In a down market like this, that can leave mutual fund investors with an unhappy surprise: Their funds are way down for the year, but they also face a significant tax bill on capital gains because the fund had to sell shares to meet the demand for redemptions during the sell-off.
Most exchange traded funds don’t distribute capital gains annually. Just two of the 178 iShares ETFs are expected to make year-end distributions this year. Instead, most ETF investors pay capital gains based on the gain or loss of the fund’s stock price at the time they sell. That gives ETF investors more control over when they want to take their capital gains.
“You’re getting a cheaper product. You’re getting a more tax-efficient product. And you’re getting a product that has more transparency,” because it typically is based on an index, rather than a fund portfolio that is only disclosed twice a year, Carrel says.
Yet ETFs have some disadvantages, too. Because they trade like a stock, investors must pay a brokerage commission to buy them. While that can be as little as $10 or so for investors using a discount brokerage, the commissions can make it too costly for investors who like to make smaller purchases at regular intervals.

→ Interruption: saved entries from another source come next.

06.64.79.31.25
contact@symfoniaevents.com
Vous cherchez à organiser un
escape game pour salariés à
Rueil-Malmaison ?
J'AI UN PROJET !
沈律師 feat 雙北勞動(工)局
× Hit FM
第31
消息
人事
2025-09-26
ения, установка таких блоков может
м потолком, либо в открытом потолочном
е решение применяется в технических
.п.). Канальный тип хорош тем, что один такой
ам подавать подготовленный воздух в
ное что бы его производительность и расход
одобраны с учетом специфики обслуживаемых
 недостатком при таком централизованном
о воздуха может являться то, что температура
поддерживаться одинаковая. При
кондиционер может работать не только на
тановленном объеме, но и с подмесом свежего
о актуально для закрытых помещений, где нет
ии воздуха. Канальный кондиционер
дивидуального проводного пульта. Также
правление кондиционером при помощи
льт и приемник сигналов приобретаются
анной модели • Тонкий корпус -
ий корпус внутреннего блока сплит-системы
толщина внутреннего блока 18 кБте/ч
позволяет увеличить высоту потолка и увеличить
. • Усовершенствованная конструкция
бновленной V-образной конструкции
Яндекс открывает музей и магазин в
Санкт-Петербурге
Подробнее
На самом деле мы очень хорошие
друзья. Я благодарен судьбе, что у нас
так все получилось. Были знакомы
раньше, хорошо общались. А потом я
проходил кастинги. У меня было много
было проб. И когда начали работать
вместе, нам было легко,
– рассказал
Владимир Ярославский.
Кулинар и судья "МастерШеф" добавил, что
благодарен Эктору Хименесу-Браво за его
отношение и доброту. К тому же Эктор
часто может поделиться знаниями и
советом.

That strategy, known as dollar cost averaging, is popular with small investors because it is budget- friendly and it also imposes a discipline through its regular purchases that allows them to buy fewer shares when prices are high and more shares when prices are
low.
Fund tracker Morningstar Inc. estimates that an investor making a $5,000 initial investment and $200 each month for the next 10 years, would pay $374 in fees to buy a low-cost Vanguard S&P 500 index fund that earned a 10 percent annual return.
But making the same investment in an ETF that tracks the S&P 500, at $13 in commissions per trade, would run up $1,801 in costs over the same 10-year period.

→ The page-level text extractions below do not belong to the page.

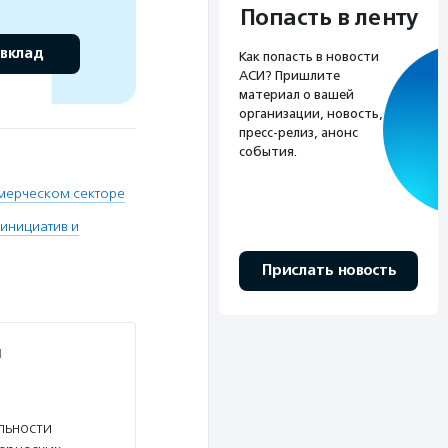
Попасть в ленту
 вклад
Как попасть в новости
АСИ? Пришлите
материал о вашей
организации, новость,
пресс-релиз, анонс
события.
мерческом секторе
инициатив и
Прислать новость
и
льности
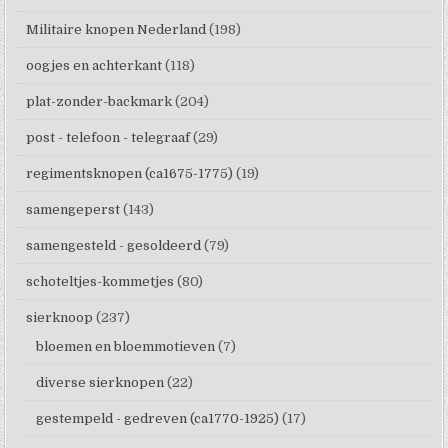
Militaire knopen Nederland
(198)
oogjes en achterkant
(118)
plat-zonder-backmark
(204)
post - telefoon - telegraaf
(29)
regimentsknopen (ca1675-1775)
(19)
samengeperst
(143)
samengesteld - gesoldeerd
(79)
schoteltjes-kommetjes
(80)
sierknoop
(237)
bloemen en bloemmotieven
(7)
diverse sierknopen
(22)
gestempeld - gedreven (ca1770-1925)
(17)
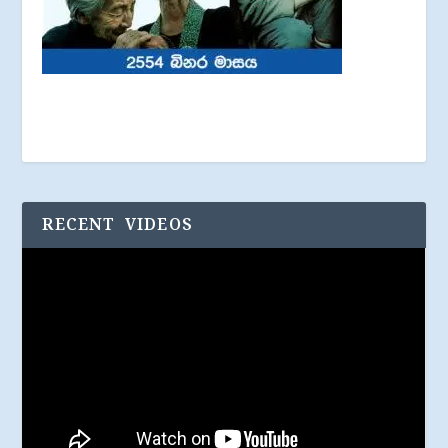
RECENT VIDEOS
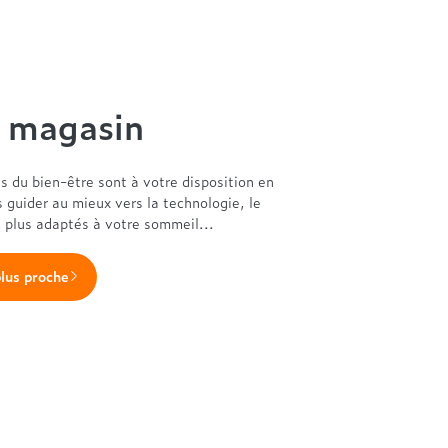
n magasin
es du bien-être sont à votre disposition en
s guider au mieux vers la technologie, le
s plus adaptés à votre sommeil...
plus proche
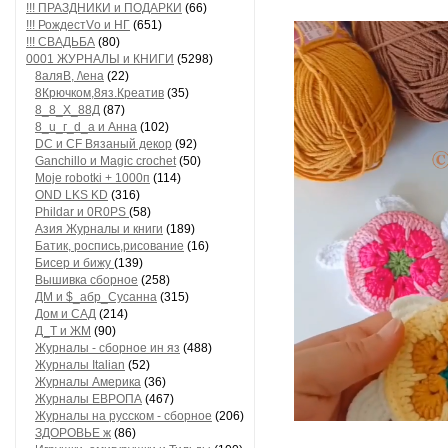
!!! ПРАЗДНИКИ и ПОДАРКИ
(66)
!!! РождестVо и НГ
(651)
!!! СВАДЬБА
(80)
0001 ЖУРНАЛЫ и КНИГИ
(5298)
8аляB, /\ена
(22)
8Крючком,8яз.Креатив
(35)
8_8_Х_88Д
(87)
8_u_г_d_a и Анна
(102)
DC и CF Вязаный декор
(92)
Ganchillo и Magic crochet
(50)
Moje robotki + 1000п
(114)
OND LKS KD
(316)
Phildar и 0R0PS
(58)
Азия Журналы и книги
(189)
Батик, роспись,рисование
(16)
Бисер и бижу
(139)
Вышивка сборное
(258)
ДМ и $_абр_Сусанна
(315)
Дом и САД
(214)
Д_Т и ЖМ
(90)
Журналы - сборное ин яз
(488)
Журналы Italian
(52)
Журналы Америка
(36)
Журналы ЕВРОПА
(467)
Журналы на русском - сборное
(206)
ЗДОРОВЬЕ ж
(86)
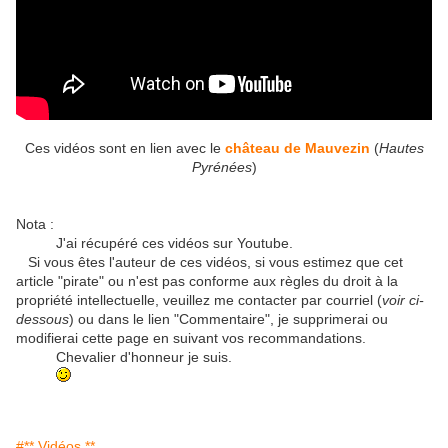
Ces vidéos sont en lien avec le
château de Mauvezin
(
Hautes
Pyrénées
)
Nota :
J'ai récupéré ces vidéos sur Youtube.
Si vous êtes l'auteur de ces vidéos, si vous estimez que cet
article "pirate" ou n'est pas conforme aux règles du droit à la
propriété intellectuelle, veuillez me contacter par courriel (
voir ci-
dessous
) ou dans le lien "Commentaire", je supprimerai ou
modifierai cette page en suivant vos recommandations.
Chevalier d'honneur je suis.
#** Vidéos **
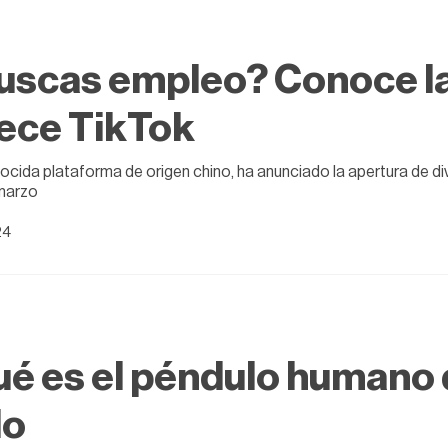
scas empleo? Conoce la
ece TikTok
ocida plataforma de origen chino, ha anunciado la apertura de di
marzo
24
é es el péndulo humano
do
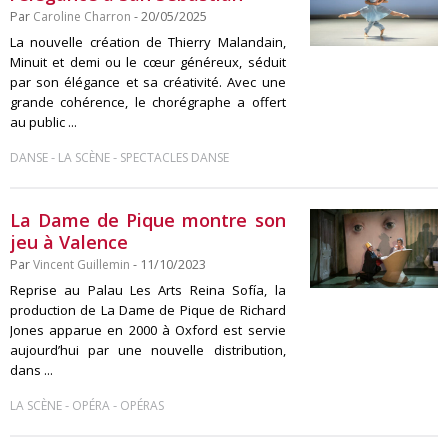
Par
Caroline Charron
- 20/05/2025
La nouvelle création de Thierry Malandain,
Minuit et demi ou le cœur généreux, séduit
par son élégance et sa créativité. Avec une
grande cohérence, le chorégraphe a offert
au public ...
-
-
DANSE
LA SCÈNE
SPECTACLES DANSE
La Dame de Pique montre son
jeu à Valence
Par
Vincent Guillemin
- 11/10/2023
Reprise au Palau Les Arts Reina Sofía, la
production de La Dame de Pique de Richard
Jones apparue en 2000 à Oxford est servie
aujourd’hui par une nouvelle distribution,
dans ...
-
-
LA SCÈNE
OPÉRA
OPÉRAS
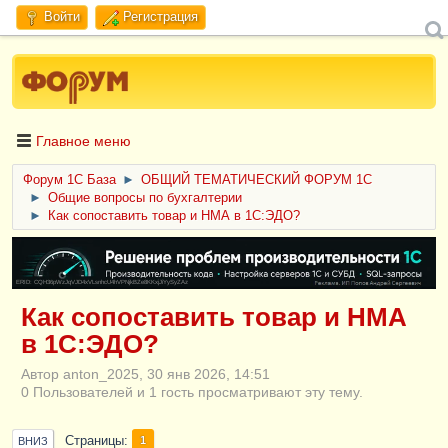
Войти
Регистрация
Главное меню
Форум 1C База
►
ОБЩИЙ ТЕМАТИЧЕСКИЙ ФОРУМ 1С
►
Общие вопросы по бухгалтерии
►
Как сопоставить товар и НМА в 1С:ЭДО?
ERID: CQH36pWzJqVJD4xVLsnhcU4hVPNjkBZe8KKxjJiYySyZAz
Как сопоставить товар и НМА
в 1С:ЭДО?
Автор anton_2025, 30 янв 2026, 14:51
0 Пользователей и 1 гость просматривают эту тему.
Страницы
1
ВНИЗ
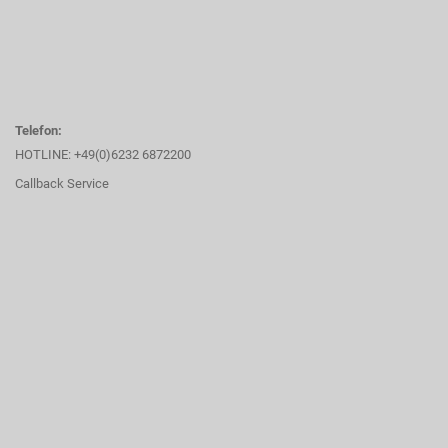
Telefon:
HOTLINE: +49(0)6232 6872200
Callback Service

“To pay a commission on $100 or $200 every month, an ETF may not be your best investment,” says Carrel, who will be giving a lecture on ETFs at the University at Buffalo School of Management at 5:30 p. m. Monday in Room 122 of Jacobs Hall.

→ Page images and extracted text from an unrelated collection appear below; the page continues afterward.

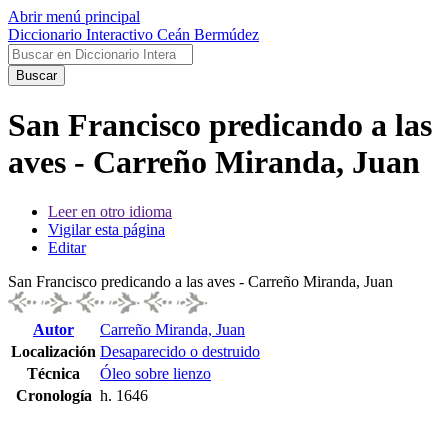
Abrir menú principal
Diccionario Interactivo Ceán Bermúdez
Buscar
San Francisco predicando a las
aves - Carreño Miranda, Juan
Leer en otro idioma
Vigilar esta página
Editar
San Francisco predicando a las aves - Carreño Miranda, Juan
Autor
Carreño Miranda, Juan
Localización
Desaparecido o destruido
Técnica
Óleo sobre lienzo
Cronología
h. 1646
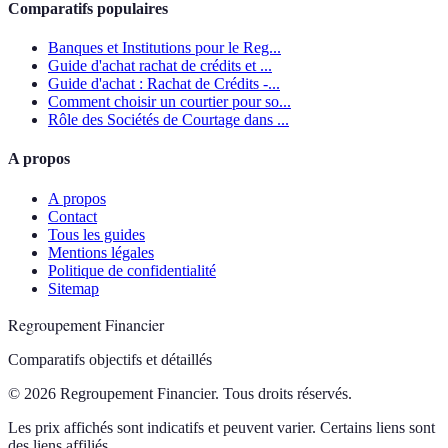
Comparatifs populaires
Banques et Institutions pour le Reg...
Guide d'achat rachat de crédits et ...
Guide d'achat : Rachat de Crédits -...
Comment choisir un courtier pour so...
Rôle des Sociétés de Courtage dans ...
A propos
A propos
Contact
Tous les guides
Mentions légales
Politique de confidentialité
Sitemap
Regroupement Financier
Comparatifs objectifs et détaillés
© 2026 Regroupement Financier. Tous droits réservés.
Les prix affichés sont indicatifs et peuvent varier. Certains liens sont
des liens affiliés.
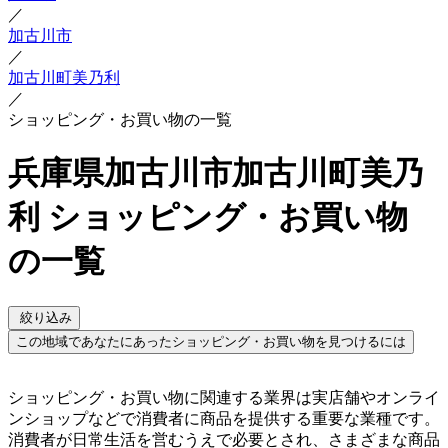
／
加古川市
／
加古川町美乃利
／
ショッピング・お買い物の一覧
兵庫県加古川市加古川町美乃
利 ショッピング・お買い物
の一覧
絞り込み
この地域であなたにあったショッピング・お買い物を見つけるには
ショッピング・お買い物に関連する業界は実店舗やオンライ
ンショップなどで消費者に商品を提供する重要な業種です。
消費者が日常生活を営むうえで必要とされ、さまざまな商品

ETFs have steadily gained popularity over the last decade. This year 114 ETFs were launched, with an average market capitalization of just $25 million. By comparison, the biggest and oldest ETF, known by its ticker SPY, which tracks the Standard & Poor’s 500 index, has $79 billion in assets.
In October, ETF trading volume totaled a record $3.3 trillion, or 38 percent of all U. S. stock trading volume, according to National Stock Exchange research.
But at a time when virtually no investments can escape losses, all the big ETF competitors have seen the value of their ETF assets fall sharply along with the markets.
Assets in ETFs were down to about $440 billion in late October from $620 billion at the end of last year, according to a report from Morgan Stanley. But at a time when investors are pulling cash out of stock mutual funds, ETFs saw a net inflow of $100 billion in investor cash through the first 10 months of the year.
ETF advocates expect money will continue flowing into the ETF market as a whole. But some believe most of that money will go to well-established ETFs reflecting broad market indexes, rather than higher-risk, narrowly targeted ETFs mimicking the performance of a single industry, overseas market or commodity. For example, investors these days can choose among ETFs that focus on alternative energy stocks, or gold, or South African stocks.
Of the 716 ETFs that Morgan Stanley now counts in the U. S. marketplace, just over one-fifth mirror specific sectors or industries.
As for who sponsors ETFs, Morgan Stanley found that Barclays Global Investors holds a 47 percent market share based on ETF assets, with State Street Global Advisors second at nearly 27 percent. Vanguard, which has recently seen strong flows of money into its ETFs, ranks third at 8 percent.
“Vanguard has been gaining market share rapidly by racing to the bottom in expenses,” said Dan Dolan, who runs State Street Global Advisors’ Select Sector SPDRs, a group of nine ETFs that that divide the Standard & Poor’s 500 into broad sector index funds.